One of this blog's readers Spencer regularly sends me musical tips and recommendations and he's rarely wrong. On Friday he sent me a link to an EP by Rosco, The Call of The Cosmos (volume Unit Number 2). Rosco, aka Sterling Roswell, was the some time drummer in Spacemen 3 (he left in 1989 having played on The Perfect Prescription and the live album Performance). He also writes, records, plays guitar and other instruments, produces and fronts The Darkside. Spencer was listening to Call Of The Cosmos, three pints in admittedly, and sent me the link, calling it 'mind melting electronic psyche'.

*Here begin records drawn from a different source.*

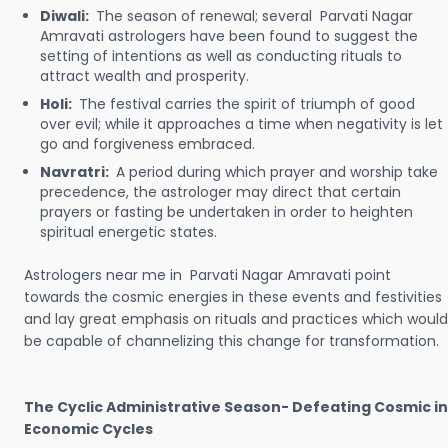
Diwali:
The season of renewal; several Parvati Nagar
Amravati astrologers have been found to suggest the
setting of intentions as well as conducting rituals to
attract wealth and prosperity.
Holi:
The festival carries the spirit of triumph of good
over evil; while it approaches a time when negativity is let
go and forgiveness embraced.
Navratri:
A period during which prayer and worship take
precedence, the astrologer may direct that certain
prayers or fasting be undertaken in order to heighten
spiritual energetic states.
Astrologers near me in Parvati Nagar Amravati point
towards the cosmic energies in these events and festivities
and lay great emphasis on rituals and practices which would
be capable of channelizing this change for transformation.
The Cyclic Administrative Season- Defeating Cosmic in
Economic Cycles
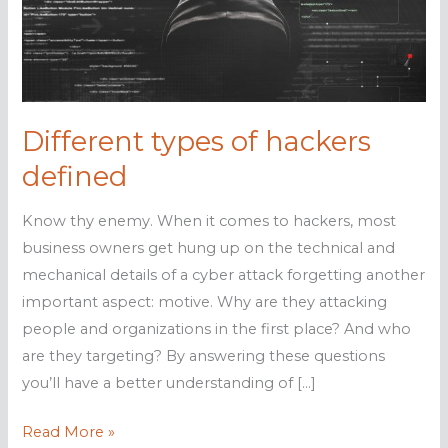
Different types of hackers
defined
Know thy enemy. When it comes to hackers, most
business owners get hung up on the technical and
mechanical details of a cyber attack forgetting another
important aspect: motive. Why are they attacking
people and organizations in the first place? And who
are they targeting? By answering these questions
you’ll have a better understanding of […]
Different
Read More »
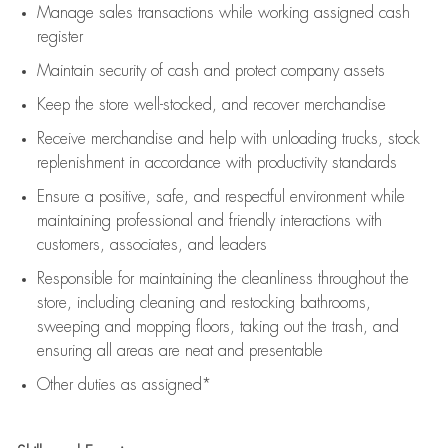
Manage sales transactions while working assigned cash
register
Maintain security of cash and protect company assets
Keep the store well-stocked, and
recover merchandise
Receive merchandise and help with unloading trucks, stock
replenishment
in accordance with
productivity standards
Ensure a positive, safe, and respectful environment while
maintaining
professional and friendly interactions with
customers, associates, and leaders
Responsible for
maintaining
the cleanliness throughout the
store, including
cleaning
and restocking bathrooms,
sweeping and mopping floors, taking out the trash, and
ensuring all areas are neat and presentable
Other duties as assigned*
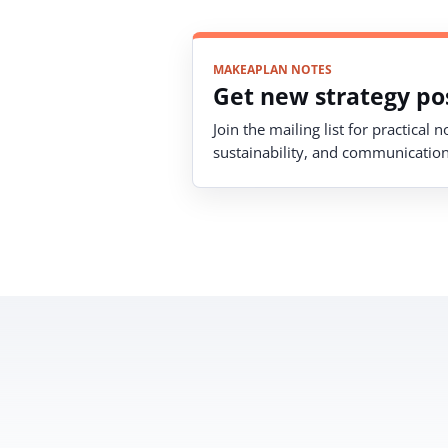
MAKEAPLAN NOTES
Get new strategy pos
Join the mailing list for practical 
sustainability, and communication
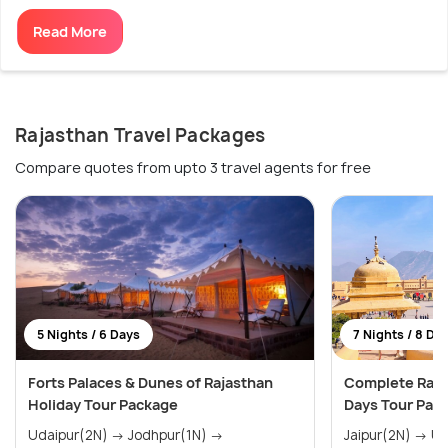
Read More
Rajasthan Travel Packages
Compare quotes from upto 3 travel agents for free
5 Nights / 6 Days
7 Nights / 8 Da
Forts Palaces & Dunes of Rajasthan
Complete Rajas
Holiday Tour Package
Days Tour Pac
Udaipur(2N) → Jodhpur(1N) →
Jaipur(2N) → Udaipur(2N) → Jodhpur(1N)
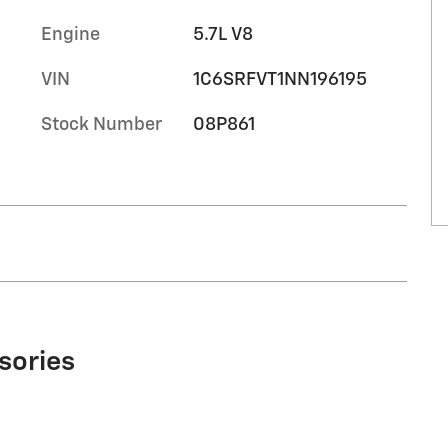
Engine
5.7L V8
VIN
1C6SRFVT1NN196195
Stock Number
08P861
sories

Opening track, The Call of The Cosmos, is twenty minutes and twenty seconds long, more a long, strange dream than a piece of music. It is sounds and colours and yes, mind melting electronic psyche. Set aside twenty minutes of your day and listen to it here.

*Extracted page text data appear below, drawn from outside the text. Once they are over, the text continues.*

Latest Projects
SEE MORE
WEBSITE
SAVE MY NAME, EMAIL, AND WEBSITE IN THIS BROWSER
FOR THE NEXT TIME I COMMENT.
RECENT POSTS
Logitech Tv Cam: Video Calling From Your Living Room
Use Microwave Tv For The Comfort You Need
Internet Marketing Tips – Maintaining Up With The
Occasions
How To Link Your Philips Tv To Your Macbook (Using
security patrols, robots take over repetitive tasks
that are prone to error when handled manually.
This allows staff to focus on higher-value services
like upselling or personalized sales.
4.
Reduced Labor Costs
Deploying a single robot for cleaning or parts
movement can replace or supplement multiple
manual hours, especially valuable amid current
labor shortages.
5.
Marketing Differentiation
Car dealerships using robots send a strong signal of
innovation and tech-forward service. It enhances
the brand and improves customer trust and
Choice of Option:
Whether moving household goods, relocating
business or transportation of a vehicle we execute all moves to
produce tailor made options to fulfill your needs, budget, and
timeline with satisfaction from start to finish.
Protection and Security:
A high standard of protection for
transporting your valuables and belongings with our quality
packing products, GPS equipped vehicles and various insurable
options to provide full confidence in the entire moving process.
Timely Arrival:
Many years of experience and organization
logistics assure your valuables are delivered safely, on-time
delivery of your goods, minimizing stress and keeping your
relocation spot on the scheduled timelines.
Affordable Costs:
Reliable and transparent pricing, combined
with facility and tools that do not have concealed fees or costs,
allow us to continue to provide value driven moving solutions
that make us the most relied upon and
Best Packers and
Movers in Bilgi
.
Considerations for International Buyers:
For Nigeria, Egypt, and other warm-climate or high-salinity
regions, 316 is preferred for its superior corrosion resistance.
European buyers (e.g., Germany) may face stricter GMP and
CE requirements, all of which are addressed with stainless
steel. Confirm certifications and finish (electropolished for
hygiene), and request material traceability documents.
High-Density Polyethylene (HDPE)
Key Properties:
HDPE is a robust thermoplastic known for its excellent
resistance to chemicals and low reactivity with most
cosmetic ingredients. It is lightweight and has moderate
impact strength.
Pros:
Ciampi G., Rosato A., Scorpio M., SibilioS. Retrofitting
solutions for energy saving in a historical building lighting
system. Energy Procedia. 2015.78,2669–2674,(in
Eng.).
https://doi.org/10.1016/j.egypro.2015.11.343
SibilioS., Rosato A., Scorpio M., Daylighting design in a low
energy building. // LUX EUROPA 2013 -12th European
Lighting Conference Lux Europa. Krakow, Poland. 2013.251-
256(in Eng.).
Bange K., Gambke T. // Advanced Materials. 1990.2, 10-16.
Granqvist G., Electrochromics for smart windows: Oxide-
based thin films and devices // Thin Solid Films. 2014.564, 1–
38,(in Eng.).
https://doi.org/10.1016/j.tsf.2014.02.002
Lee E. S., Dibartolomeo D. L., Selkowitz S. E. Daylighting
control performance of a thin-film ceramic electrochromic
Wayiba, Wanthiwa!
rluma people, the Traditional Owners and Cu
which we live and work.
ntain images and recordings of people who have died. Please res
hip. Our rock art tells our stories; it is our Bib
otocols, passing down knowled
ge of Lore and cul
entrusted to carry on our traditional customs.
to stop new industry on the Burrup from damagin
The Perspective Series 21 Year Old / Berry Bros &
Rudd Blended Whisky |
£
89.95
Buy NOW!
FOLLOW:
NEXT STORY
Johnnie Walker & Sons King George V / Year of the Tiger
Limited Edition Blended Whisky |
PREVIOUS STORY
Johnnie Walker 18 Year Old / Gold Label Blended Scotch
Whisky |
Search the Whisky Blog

There's more- Trip Inside This House is eight minutes of cardboard box drums, swirling organ, peels of feedback, sound effects and drones. A Second Variety is a walk on the moors after dark, wind rushing through the speakers, ominous drones and chanting. Eventually a pipe of some kind plays a lament. There are three shorter songs too, Ojos En Llamos 8mm Film Soundtrack, Watkins Rapier 44 Blues and El Rosco Rides Again, all of which drink from the same well. Nothing on Call of The Cosmos is conventional or expected, it's experimental psychedelia and totally absorbing. Listen/ buy here.
This is from The Perfect Prescription, the second Spacemen 3 album, released in 1987- the year is there in the song's lyrics, '1987, all I want to do is fly'. Come Down Easy roots the Spacemen's music in gospel and the blues, specifically the song In My Time Of Dying, a song first released by Blind Willie Johnson back in 1928. Spacemen 3 turn repetition into into religious experience, the rhythm and riff repeated endlessly.